The MaP Test rates the flush at 300 grams of solids per flush....
The bolts attaching the tank to the bowl are zinc plated steel which will rust out and leak after a couple of years and the other parts in the tank are "Made in China" by the lowest bidder worldwide... 

Great customer reviews on the Home Cheapo Website too...



> *TWO PURCHASED-TWO DEFECTIVE*
> very poor flushing performance,tank leaks on one.headed back to hd to buy something else.i have installed cheaper units than this one that worked great but this one is not for me. 1.6 gal flush with 3 flushes to get down a piece of paper is not saving anything. hd should in my opinion remove this thing from the shelve.





> *TERRIBLE TOILET*
> We have had this for over a year now. We are taking it out today and replacing it. The toilet only flushes the bare minimum of water... and frequently is not even enough to flush the toilet paper! IT STAYS DIRTY BECAUSE THE WATER DOES NOT FLUSH EVERYTHING DOWN! IT NEEDS CLEANED ABOUT EVERY 2 DAYS. YUCK!

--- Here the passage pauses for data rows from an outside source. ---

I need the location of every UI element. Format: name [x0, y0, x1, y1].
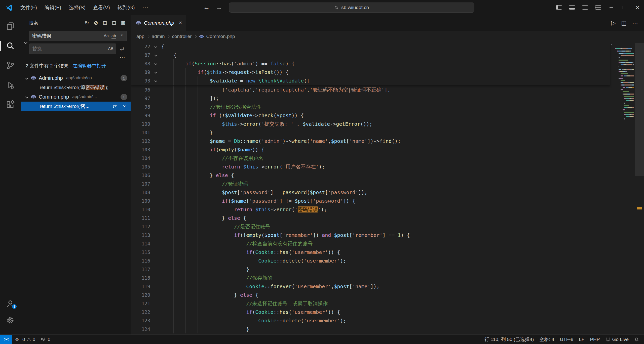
- collapse-all-icon[interactable]: ⊟: [110, 19, 118, 27]
- activity-extensions[interactable]: [0, 99, 21, 111]
- problems-status[interactable]: ⊗ 0 ⚠ 0: [12, 335, 38, 344]
- line-number[interactable]: 22: [131, 42, 150, 51]
- preserve-case-toggle[interactable]: AB: [107, 45, 115, 53]
- line-number[interactable]: 111: [131, 214, 150, 222]
- toggle-replace-button[interactable]: [22, 31, 29, 54]
- fold-indicator[interactable]: [150, 68, 161, 76]
- code-text[interactable]: //是否记住账号: [161, 222, 610, 231]
- code-text[interactable]: if(Cookie::has('usermember')) {: [161, 308, 610, 316]
- remote-indicator[interactable]: ><: [0, 335, 12, 344]
- tab-common-php[interactable]: php Common.php ×: [131, 15, 186, 31]
- match-result-row[interactable]: return $this->error('密...⇄×: [21, 102, 131, 111]
- line-number[interactable]: 122: [131, 308, 150, 316]
- menu-edit[interactable]: 编辑(E): [41, 2, 65, 13]
- code-text[interactable]: $post['password'] = password($post['pass…: [161, 188, 610, 197]
- line-number[interactable]: 97: [131, 94, 150, 103]
- code-text[interactable]: //未选择记住账号，或属于取消操作: [161, 299, 610, 308]
- open-in-editor-icon[interactable]: ⊠: [119, 19, 127, 27]
- search-input[interactable]: [32, 33, 102, 39]
- line-number[interactable]: 119: [131, 282, 150, 291]
- line-number[interactable]: 88: [131, 59, 150, 68]
- code-text[interactable]: if($this->request->isPost()) {: [161, 68, 610, 76]
- code-text[interactable]: //检查当前有没有记住的账号: [161, 239, 610, 248]
- activity-source-control[interactable]: [0, 59, 21, 71]
- line-number[interactable]: 100: [131, 120, 150, 128]
- code-text[interactable]: Cookie::delete('usermember');: [161, 256, 610, 265]
- line-number[interactable]: 98: [131, 103, 150, 111]
- ports-status[interactable]: 0: [38, 335, 53, 344]
- split-editor-icon[interactable]: ◫: [621, 20, 627, 26]
- code-text[interactable]: $validate = new \think\Validate([: [161, 76, 610, 85]
- code-text[interactable]: Cookie::forever('usermember',$post['name…: [161, 282, 610, 291]
- menu-overflow-icon[interactable]: ···: [138, 2, 152, 13]
- minimap[interactable]: [610, 42, 635, 334]
- scrollbar-slider[interactable]: [635, 43, 644, 176]
- code-text[interactable]: if(empty($name)) {: [161, 145, 610, 154]
- maximize-button[interactable]: [618, 0, 631, 15]
- menu-selection[interactable]: 选择(S): [65, 2, 89, 13]
- line-number[interactable]: 124: [131, 325, 150, 333]
- line-number[interactable]: 101: [131, 128, 150, 137]
- fold-indicator[interactable]: [150, 51, 161, 59]
- nav-back-icon[interactable]: ←: [200, 4, 213, 11]
- close-window-button[interactable]: ×: [631, 0, 644, 15]
- activity-search[interactable]: [0, 40, 21, 52]
- code-text[interactable]: }: [161, 325, 610, 333]
- breadcrumb-file[interactable]: Common.php: [206, 34, 235, 39]
- line-number[interactable]: 120: [131, 291, 150, 299]
- cursor-position[interactable]: 行 110, 列 50 (已选择4): [482, 335, 537, 344]
- breadcrumb-app[interactable]: app: [136, 34, 144, 39]
- code-text[interactable]: } else {: [161, 291, 610, 299]
- replace-all-button[interactable]: ⇄: [118, 44, 127, 53]
- code-text[interactable]: }: [161, 128, 610, 137]
- command-center[interactable]: sb.wiiudot.cn: [229, 3, 474, 13]
- nav-forward-icon[interactable]: →: [213, 4, 225, 11]
- code-text[interactable]: //保存新的: [161, 274, 610, 282]
- more-actions-icon[interactable]: ···: [632, 20, 638, 26]
- line-number[interactable]: 112: [131, 222, 150, 231]
- line-number[interactable]: 104: [131, 154, 150, 162]
- toggle-sidebar-button[interactable]: [552, 0, 565, 15]
- code-text[interactable]: return $this->error('用户名不存在');: [161, 162, 610, 171]
- match-case-toggle[interactable]: Aa: [102, 32, 110, 40]
- customize-layout-button[interactable]: [592, 0, 605, 15]
- close-tab-icon[interactable]: ×: [179, 20, 182, 26]
- code-text[interactable]: if (!$validate->check($post)) {: [161, 111, 610, 120]
- menu-goto[interactable]: 转到(G): [114, 2, 139, 13]
- line-number[interactable]: 116: [131, 256, 150, 265]
- whole-word-toggle[interactable]: ab: [110, 32, 118, 40]
- code-text[interactable]: if(!empty($post['remember']) and $post['…: [161, 231, 610, 239]
- replace-input[interactable]: [32, 46, 107, 52]
- line-number[interactable]: 105: [131, 162, 150, 171]
- code-text[interactable]: ['captcha','require|captcha','验证码不能为空|验证…: [161, 85, 610, 94]
- line-number[interactable]: 114: [131, 239, 150, 248]
- line-number[interactable]: 87: [131, 51, 150, 59]
- line-number[interactable]: 93: [131, 76, 150, 85]
- line-number[interactable]: 118: [131, 274, 150, 282]
- code-text[interactable]: }: [161, 265, 610, 274]
- menu-view[interactable]: 查看(V): [89, 2, 114, 13]
- dismiss-icon[interactable]: ×: [121, 103, 128, 110]
- code-text[interactable]: //验证密码: [161, 180, 610, 188]
- fold-indicator[interactable]: [150, 59, 161, 68]
- toggle-panel-button[interactable]: [565, 0, 579, 15]
- line-number[interactable]: 113: [131, 231, 150, 239]
- code-text[interactable]: $name = Db::name('admin')->where('name',…: [161, 137, 610, 145]
- line-number[interactable]: 121: [131, 299, 150, 308]
- code-text[interactable]: $this->error('提交失败: ' . $validate->getEr…: [161, 120, 610, 128]
- line-number[interactable]: 96: [131, 85, 150, 94]
- run-file-icon[interactable]: ▷: [611, 20, 616, 26]
- activity-settings[interactable]: [0, 314, 21, 326]
- toggle-search-details-button[interactable]: ···: [21, 54, 131, 59]
- activity-accounts[interactable]: 1: [0, 298, 21, 310]
- line-number[interactable]: 107: [131, 180, 150, 188]
- menu-file[interactable]: 文件(F): [17, 2, 41, 13]
- code-text[interactable]: if($name['password'] != $post['password'…: [161, 197, 610, 205]
- fold-indicator[interactable]: [150, 42, 161, 51]
- code-text[interactable]: if(Session::has('admin') == false) {: [161, 59, 610, 68]
- code-text[interactable]: Cookie::delete('usermember');: [161, 316, 610, 325]
- code-text[interactable]: } else {: [161, 214, 610, 222]
- activity-run-debug[interactable]: [0, 79, 21, 91]
- minimize-button[interactable]: [605, 0, 618, 15]
- match-result-row[interactable]: return $this->error('原密码错误');: [21, 83, 131, 92]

> *LOW PRICE, LOW QUALITY*
> We moved out of our old Mobile home & got a 7 year old house, the main reason being we're disabled and couldn't get around in a tiny place & couldn't climb over a bathtub to take a shower.
> Our friends built us a custom handicap shower with tile, the old way with concrete & chicken wire. When we started putting the floor down we realized the space for the toilet was much shorter than the one that was in the house previously. So I had to run out & get an inexpensive toilet that would fit in the smaller space we had because of the large shower enclosure. I picked this toilet mainly because of the size & price.
> It fit in the space fine but it has been horrible ever since. As mentioned in other reviews, it doesn't flush very well & I don't think it's the amount of water because I have another low flush toilet that does fine. I think the problem is the design of this toilet, it was designed to be low cost and it performs low cost, I've only had it 4 months and it's constantly running. Another design flaw because the re-fill water runs out of the tube & into the top of the float valve, putting pressure on it, keeping it from filling all the way, so it's constantly trying to keep filling. I've tried every adjustment that's been presented to me & it still has the constant hissing plus the "phantom flush" problems. I'll be replacing the mechanisms soon & hopefully that will take care of the problems. If not, I'll sell this one and the old one at a garage sale & buy a quality small footprint toilet.





> *MISSING PARTS*
> I bought this toilet several months ago to install in a new bathroom that I built in our unfinished basement. Apon Installation I noiiced that the rubber washers that are provided to seal the water in the tank are so thin that they dont seal the water at all. After the tank was full it leaked water all over my newly installed tile floor. I went to home depot to buy thinker seals and it held perfectly. The handle to flush the toliet is also cheaply manufactured.





> *YOU WILL REPLACE ALL PARTS WITHIN SIX MONTHS*
> As part of a construction project we allowed our contractor to buy the toilets, which of course meant he went for the cheapest thing he could possibly find. These toilets represent all that has gone wrong with home appliance and tool quality since the big boxes took over the world. We have four of these toilets and I've had to Krazy Glue the handle back on all four of them, replaced two seats whose "bolts" were broken, and changed out the flushing system on one.
> Sure, you can buy these cheap, but when you add in the added aggravation and cost to replace various parts it's simply not worth skipping over some of the more expensive models that actually have some semblance of quality to them.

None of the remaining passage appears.